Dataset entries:
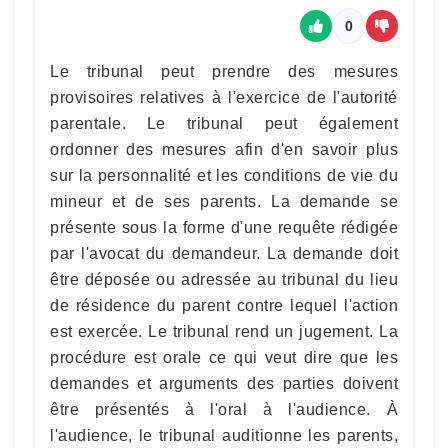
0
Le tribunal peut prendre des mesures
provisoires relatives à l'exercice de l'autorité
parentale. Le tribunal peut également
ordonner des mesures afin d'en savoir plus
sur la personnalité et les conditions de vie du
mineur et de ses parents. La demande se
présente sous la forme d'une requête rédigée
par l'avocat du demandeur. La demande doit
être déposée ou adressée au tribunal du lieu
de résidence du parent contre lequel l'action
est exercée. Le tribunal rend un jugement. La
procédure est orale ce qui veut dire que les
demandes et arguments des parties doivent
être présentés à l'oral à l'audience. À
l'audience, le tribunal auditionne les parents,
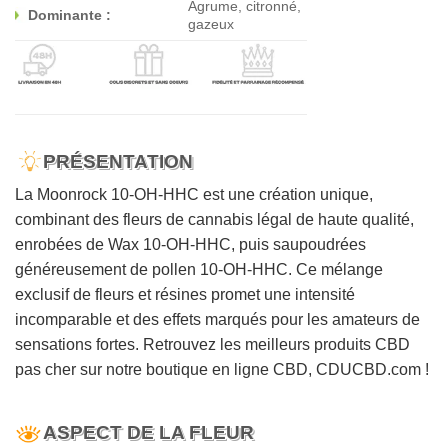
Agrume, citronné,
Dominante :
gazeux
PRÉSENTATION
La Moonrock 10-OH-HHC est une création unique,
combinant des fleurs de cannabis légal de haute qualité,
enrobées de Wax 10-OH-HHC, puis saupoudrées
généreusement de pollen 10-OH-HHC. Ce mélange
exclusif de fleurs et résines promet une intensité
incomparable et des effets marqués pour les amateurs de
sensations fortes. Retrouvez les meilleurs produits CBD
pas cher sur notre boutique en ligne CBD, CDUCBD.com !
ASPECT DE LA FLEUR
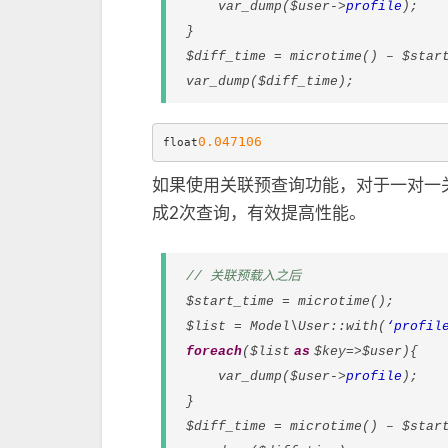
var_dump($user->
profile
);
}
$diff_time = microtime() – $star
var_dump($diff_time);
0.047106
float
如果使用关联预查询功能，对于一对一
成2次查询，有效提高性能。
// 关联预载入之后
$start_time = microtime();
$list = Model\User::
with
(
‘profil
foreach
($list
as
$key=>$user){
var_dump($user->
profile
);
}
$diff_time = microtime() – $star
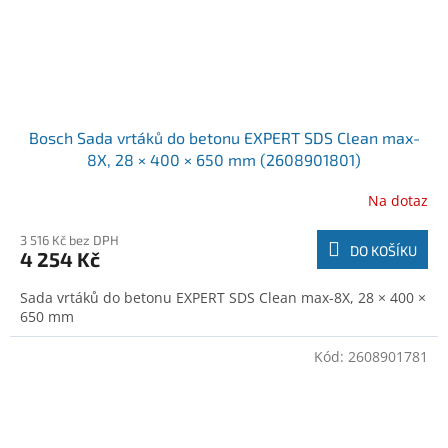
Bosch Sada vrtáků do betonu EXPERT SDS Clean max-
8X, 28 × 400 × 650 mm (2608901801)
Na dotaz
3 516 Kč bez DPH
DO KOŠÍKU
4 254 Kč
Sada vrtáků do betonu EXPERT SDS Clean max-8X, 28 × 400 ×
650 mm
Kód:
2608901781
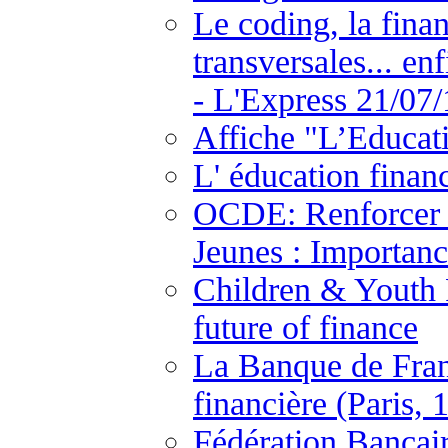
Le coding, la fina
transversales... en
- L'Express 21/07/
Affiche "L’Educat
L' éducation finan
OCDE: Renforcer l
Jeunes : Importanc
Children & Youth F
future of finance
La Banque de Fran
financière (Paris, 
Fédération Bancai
...
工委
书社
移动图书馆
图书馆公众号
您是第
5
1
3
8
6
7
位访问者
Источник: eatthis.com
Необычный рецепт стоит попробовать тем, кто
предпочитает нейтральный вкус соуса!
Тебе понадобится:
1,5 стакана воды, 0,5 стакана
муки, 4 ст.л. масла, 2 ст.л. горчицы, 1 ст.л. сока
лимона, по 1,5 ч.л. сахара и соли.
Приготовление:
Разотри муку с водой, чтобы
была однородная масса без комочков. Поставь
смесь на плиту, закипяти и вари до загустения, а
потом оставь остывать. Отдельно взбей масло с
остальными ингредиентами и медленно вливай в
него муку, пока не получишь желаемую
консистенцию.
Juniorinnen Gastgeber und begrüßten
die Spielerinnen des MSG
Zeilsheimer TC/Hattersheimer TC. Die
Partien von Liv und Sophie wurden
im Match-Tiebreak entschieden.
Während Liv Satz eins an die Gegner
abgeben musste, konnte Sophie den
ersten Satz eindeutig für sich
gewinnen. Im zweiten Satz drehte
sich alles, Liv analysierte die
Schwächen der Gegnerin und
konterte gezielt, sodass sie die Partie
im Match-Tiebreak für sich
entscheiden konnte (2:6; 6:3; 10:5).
==
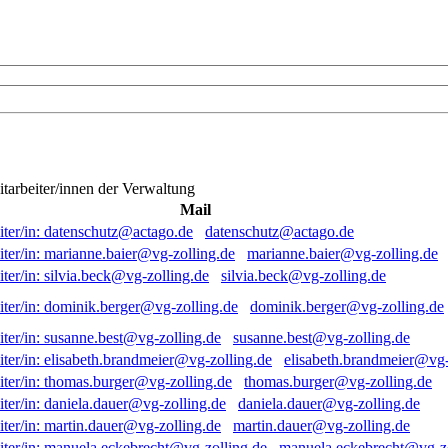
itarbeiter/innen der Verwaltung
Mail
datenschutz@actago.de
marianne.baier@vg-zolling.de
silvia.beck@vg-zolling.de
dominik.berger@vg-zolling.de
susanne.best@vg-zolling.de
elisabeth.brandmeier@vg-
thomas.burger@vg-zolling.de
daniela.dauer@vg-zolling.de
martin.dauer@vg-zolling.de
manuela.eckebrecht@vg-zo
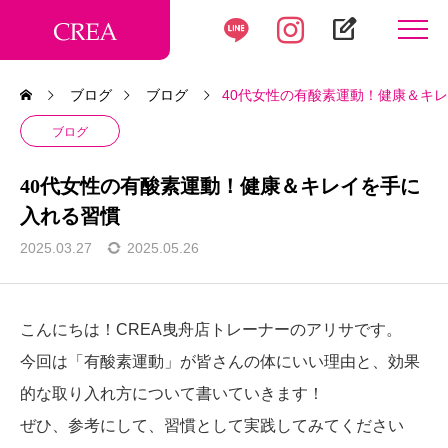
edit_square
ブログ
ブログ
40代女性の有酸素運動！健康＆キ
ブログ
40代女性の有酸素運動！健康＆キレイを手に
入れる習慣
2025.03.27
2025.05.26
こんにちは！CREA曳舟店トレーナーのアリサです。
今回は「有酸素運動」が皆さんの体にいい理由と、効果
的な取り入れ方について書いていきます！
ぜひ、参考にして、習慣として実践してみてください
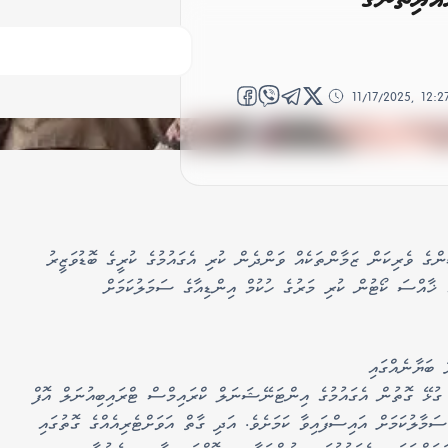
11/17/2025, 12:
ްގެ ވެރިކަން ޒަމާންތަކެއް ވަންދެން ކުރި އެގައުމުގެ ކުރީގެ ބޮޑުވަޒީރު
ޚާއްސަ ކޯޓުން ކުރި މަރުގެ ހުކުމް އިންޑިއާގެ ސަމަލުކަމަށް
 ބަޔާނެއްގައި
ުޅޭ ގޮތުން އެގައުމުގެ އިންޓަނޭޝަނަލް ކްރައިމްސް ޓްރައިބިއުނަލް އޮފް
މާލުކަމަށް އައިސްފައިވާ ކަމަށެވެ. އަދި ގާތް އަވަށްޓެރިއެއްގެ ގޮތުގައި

EXERCISE GOAL: Beginning with the line that has "im Match-Tiebreak entschieden." and ending with the line that has "entscheiden konnte (2:6; 6:3; 10:5).", set down the lines above exactly and include no others.

SOLUTION TO THE EXERCISE:
im Match-Tiebreak entschieden.
Während Liv Satz eins an die Gegner
abgeben musste, konnte Sophie den
ersten Satz eindeutig für sich
gewinnen. Im zweiten Satz drehte
sich alles, Liv analysierte die
Schwächen der Gegnerin und
konterte gezielt, sodass sie die Partie
im Match-Tiebreak für sich
entscheiden konnte (2:6; 6:3; 10:5).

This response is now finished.